Enable Compile for Shard Tensor by coreyjadams · Pull Request #1682 · NVIDIA/physicsnemo

coreyjadams · 2026-05-28T14:50:16Z

PhysicsNeMo Pull Request

This PR enables compilation for ShardTensor. It depends on the refactor of shard tensor #1556 still - that has to merge first - so the diff will be a little smaller in the end, since that PR is included here too for now.

The main requirements for enabling torch.compile are:

ensuring we use the newer setup_context style autograd functions everywhere
avoiding torch.Size in favor of int. This primarily impacts the ShardTensorSpec objects.
ensuring torch_flatten and it's inverse are available for tracing
making available a function for coercing the tangent objects for the backward pass to the same shape as the objects themselves. For ShardTensor, care is taken to avoid non-traceable redistributions here. We also needed to cache shard hints for the backward pass in a way that was compiler friendly.

There is also a minor bug fix here in the knn op that shows up in shard tensor spec determining the size of sharding shapes automatically.
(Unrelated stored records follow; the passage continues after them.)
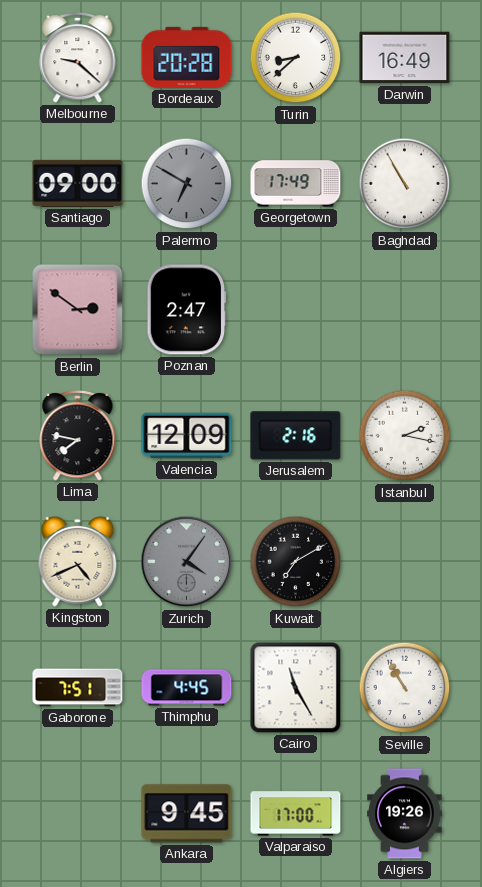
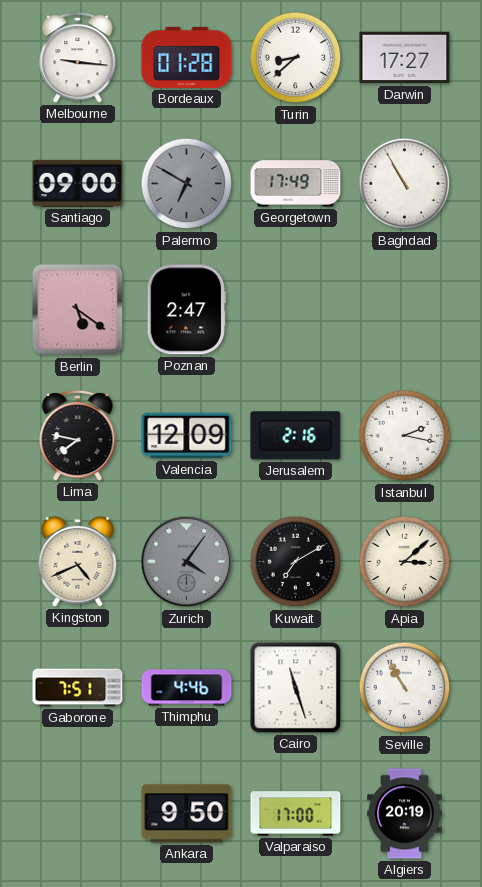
Melbourne: 9:22 -> 9:16
Bordeaux: 20:28 -> 01:28
Darwin: 16:49 -> 17:27
Berlin: 2:51 -> 5:21
Apia: none -> 3:08
Thimphu: 4:45 -> 4:46
Cairo: 11:25 -> 11:27
Ankara: 9:45 -> 9:50
Algiers: 19:26 -> 20:19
Two test suites are added: one to test compilation "in general" and one to verify that each op we're wrapping is tracable via the compiler. It's implicit that DTensor fallback ops are compilable, though verification of that is not really done by us ...

Description

Checklist

I am familiar with the Contributing Guidelines.
New or existing tests cover these changes.
The documentation is up to date with these changes.
The CHANGELOG.md is up to date with these changes.
An issue is linked to this pull request.
If I am implementing a new model or modifying any existing model, I have followed the Models Implementation Coding Standards.

Dependencies

Review Process

All PRs are reviewed by the PhysicsNeMo team before merging.

Depending on which files are changed, GitHub may automatically assign a maintainer for review.

We are also testing AI-based code review tools (e.g., Greptile), which may add automated comments with a confidence score.
This score reflects the AI’s assessment of merge readiness and is not a qualitative judgment of your work, nor is
it an indication that the PR will be accepted / rejected.

AI-generated feedback should be reviewed critically for usefulness.
You are not required to respond to every AI comment, but they are intended to help both authors and reviewers.
Please react to Greptile comments with 👍 or 👎 to provide feedback on their accuracy.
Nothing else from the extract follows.